* **Input material**

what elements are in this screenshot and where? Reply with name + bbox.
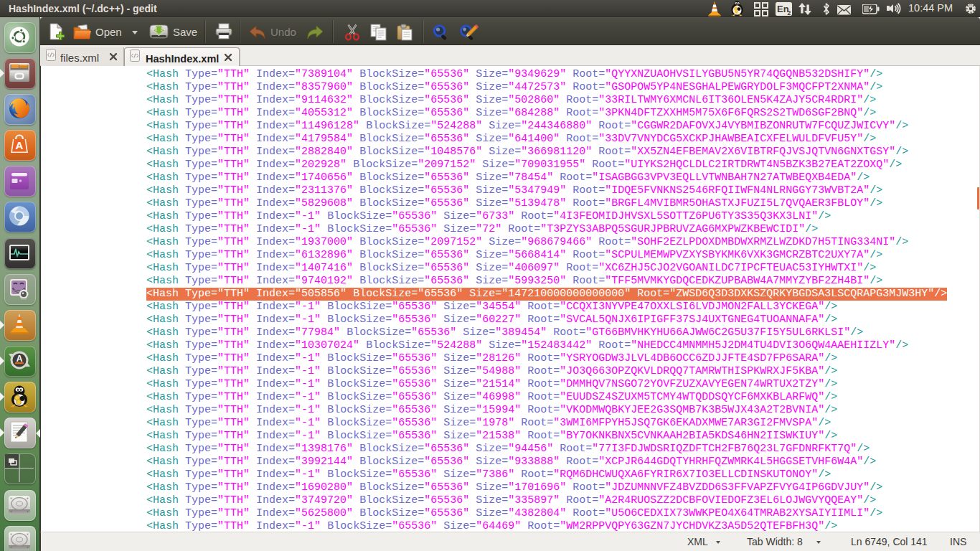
svg-text:2: 2 — [788, 9, 791, 17]
svg-text:A: A — [17, 353, 23, 363]
svg-text:A: A — [16, 139, 24, 151]
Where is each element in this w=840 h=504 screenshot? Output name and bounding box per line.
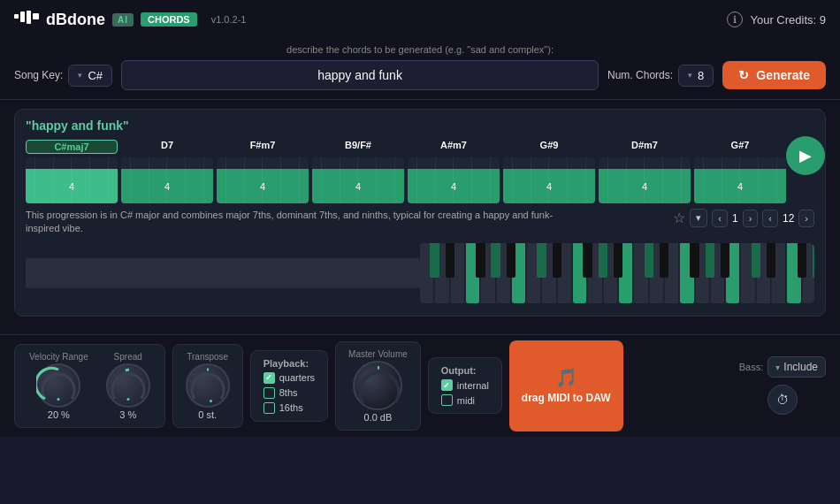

* **Directions for this task**
Give back the material above exactly, without pictures.

* **Exercise answer**
what elements are in this screenshot and where? Reply with name + bbox.
svg-text:2: 2 — [788, 9, 791, 17]
svg-text:A: A — [17, 353, 23, 363]
svg-text:A: A — [16, 139, 24, 151]
Where is each element in this w=840 h=504 screenshot? Output name and bounding box per line.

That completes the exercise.